Two kinds of node removal are supported:
- temporary removal, e.g. for node maintenance. In this case, the node remains in the cluster but it stops responding to client requests. Temporary removal comes in two flavors:
start-maintenance
that keeps the node running, andshutdown
that stops the node; - permanent removal, e.g. node decommission. This operation disables a node and starts moving all its objects to other targets. When rebalance finishes, the primary proxy automatically removes the node from the cluster. On leaving the cluster, the node erases its AIS metadata and optionally deletes all user data.

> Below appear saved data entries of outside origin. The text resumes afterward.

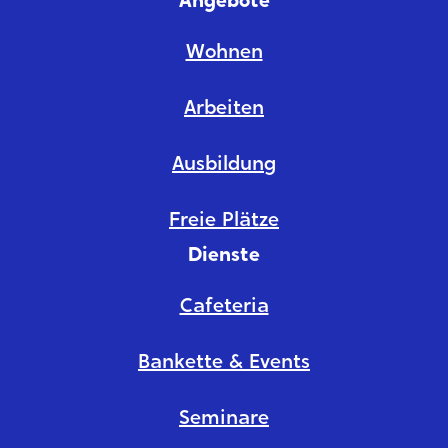
Angebote
Wohnen
Arbeiten
Ausbildung
Freie Plätze
Dienste
Cafeteria
Bankette & Events
Seminare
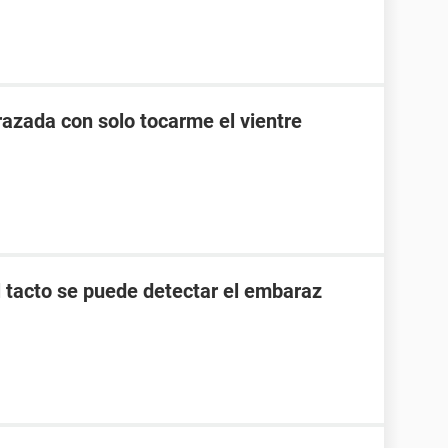
zada con solo tocarme el vientre
l tacto se puede detectar el embaraz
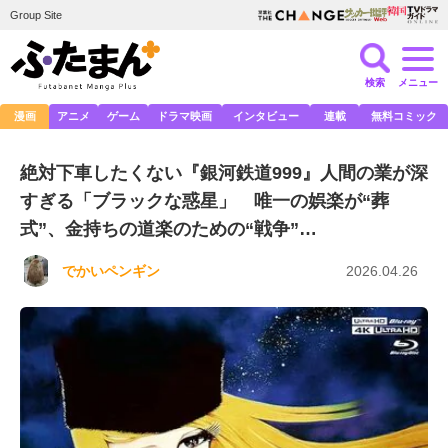
Group Site
検索
メニュー
漫画
アニメ
ゲーム
ドラマ映画
インタビュー
連載
無料コミック
絶対下車したくない『銀河鉄道999』人間の業が深
すぎる「ブラックな惑星」 唯一の娯楽が“葬
式”、金持ちの道楽のための“戦争”…
でかいペンギン
2026.04.26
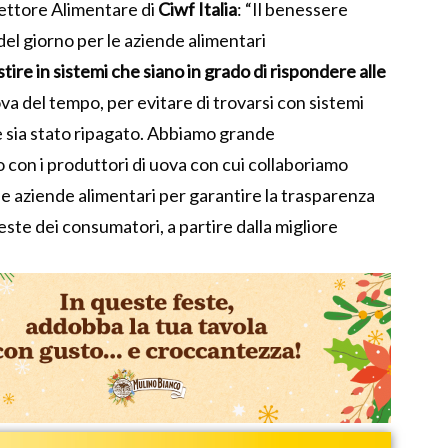
ettore Alimentare di
Ciwf Italia
:
“Il benessere
del giorno
per le
aziende alimentari
tire in sistemi che siano in gra
do
di rispondere alle
ova del tempo, per evitare di trovarsi con sistemi
 sia stato ripagato.
Abbiamo grande
o
con i produttori di uova con cui collaboriamo
le aziende alimentari per garantire la trasparenza
hieste dei consumatori
,
a partire dalla migliore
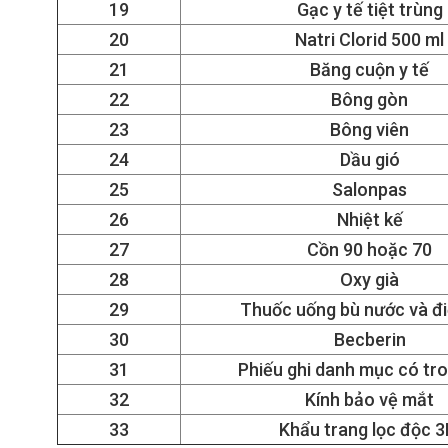
19
Gạc y tế tiệt trùng
20
Natri Clorid 500 ml
21
Băng cuộn y tế
22
Bông gòn
23
Bông viên
24
Dầu gió
25
Salonpas
26
Nhiệt kế
27
Cồn 90 hoặc 70
28
Oxy già
29
Thuốc uống bù nước và đi
30
Becberin
31
Phiếu ghi danh mục có tr
32
Kính bảo vệ mắt
33
Khẩu trang lọc độc 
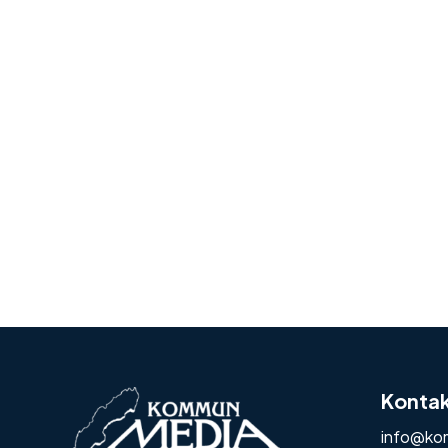
Konta
info@ko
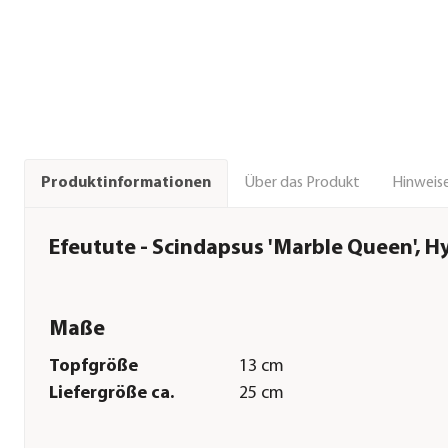
Über das Produkt
Hinweise
Produktinformationen
Efeutute - Scindapsus 'Marble Queen', H
Maße
Topfgröße
13 cm
Liefergröße ca.
25 cm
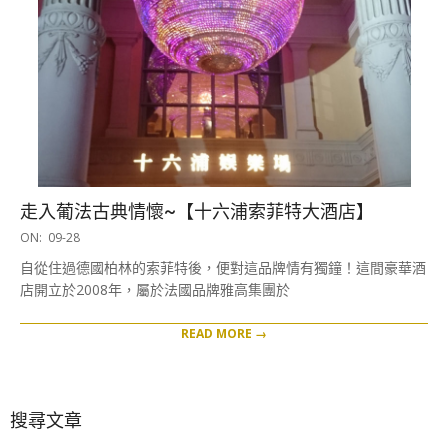
走入葡法古典情懷~【十六浦索菲特大酒店】
2016-
ON:
09-28
09-
自從住過德國柏林的索菲特後，便對這品牌情有獨鐘！這間豪華酒
28
店開立於2008年，屬於法國品牌雅高集團於
READ MORE →
搜尋文章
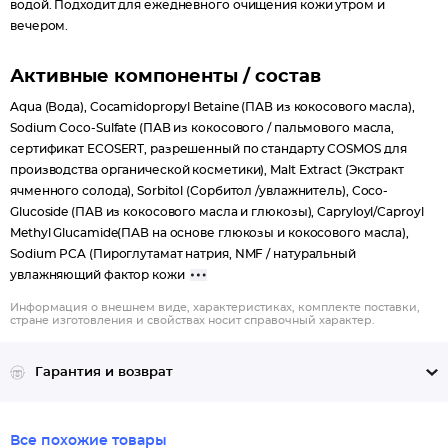
водой. Подходит для ежедневного очищения кожи утром и
выработку коллагена, замедляя процесс
вечером.
преждевременного старения.
Гидролат зеленого чая с содержанием флавоноидов
Активные компоненты / состав
является мощным природным антиоксидантом. Эффективно
Aqua (Вода), Cocamidopropyl Betaine (ПАВ из кокосового масла),
омолаживает и защищает кожу, стимулируя восстановление
Sodium Coco-Sulfate (ПАВ из кокосового / пальмового масла,
клеточных мембран. Обладает вяжущим, тонизирующим,
сертификат ECOSERT, разрешенный по стандарту COSMOS для
противовоспалительным действием. Улучшает
производства органической косметики), Malt Extract (Экстракт
микроциркуляцию, укрепляет кожу и сохраняет
ячменного солода), Sorbitol (Сорбитол /увлажнитель), Coco-
еёэластичность.
Glucoside (ПАВ из кокосового масла и глюкозы), Capryloyl/Caproyl
Methyl Glucamide(ПАВ на основе глюкозы и кокосового масла),
Результат: деликатно очищает кожу, освежает и тонизирует,
Sodium PCA (Пироглутамат натрия, NMF / натуральный
нормализует гидро-липидныйбаланс кожи.
увлажняющий фактор кожи
Не содержит сульфатов SLS и SLES, силиконов, парабенов и
Информация о внешнем виде, характеристиках, комплекте поставки,
MIT.
стране изготовления и свойствах носит справочный характер.
Не тестируется на животных.
Гарантия и возврат
Все похожие товары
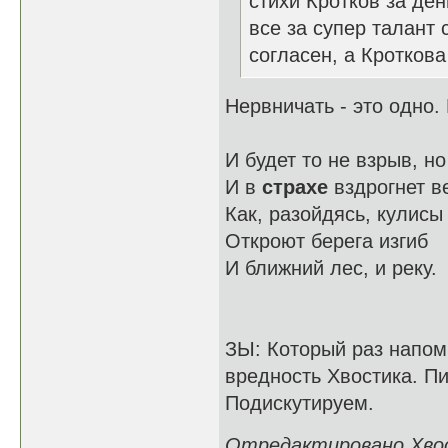
стихи Кротков за ден
все за супер талант 
согласен, а Кроткова
Нервничать - это одно. 
И будет то не взрыв, но
И в
страхе
вздрогнет в
Как, разойдясь, кулисы
Откроют берега изгиб
И ближний лес, и реку.
ЗЫ: Который раз напом
вредность Хвостика. Пи
Подискутируем.
Отредактировано Хвост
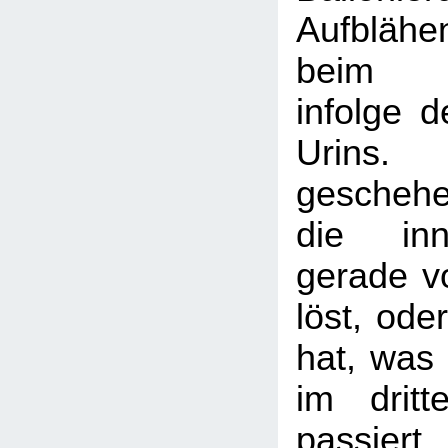
Aufblähe
beim Wa
infolge 
Urins.
gescheh
die inn
gerade v
löst, ode
hat, was 
im dritt
passier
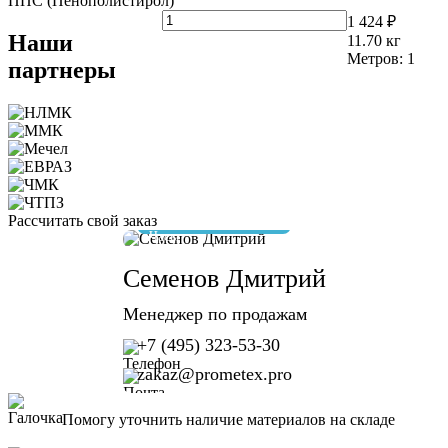
ППС (Пенополистирол)
1 424 ₽
Наши
11.70
кг
Метров:
1
партнеры
Рассчитать свой заказ
отвечу за 10 минут
Семенов Дмитрий
Менеджер по продажам
+7 (495) 323-53-30
zakaz@prometex.pro
Помогу уточнить наличие материалов на складе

To take a node out of the cluster temporary while keeping it in the cluster list, put a node under maintenance (CLI):
$ ais cluster membership start-maintenance 59262t8087
Node "59262t8087" is under maintenance
Started rebalance "g1", use 'ais show job xaction g1' to monitor progress
Alternative way is to shut down the node which additionally stops all AIS services on the node after putting it under maintenance:
$ ais cluster membership shutdown 59262t8087
Node "59262t8087" is under maintenance
Started rebalance "g1", use 'ais show job xaction g1' to monitor progress
If the node is a target, after a quick preparation, the cluster starts rebalance. When the rebalance finishes, it is safe to turn the node off.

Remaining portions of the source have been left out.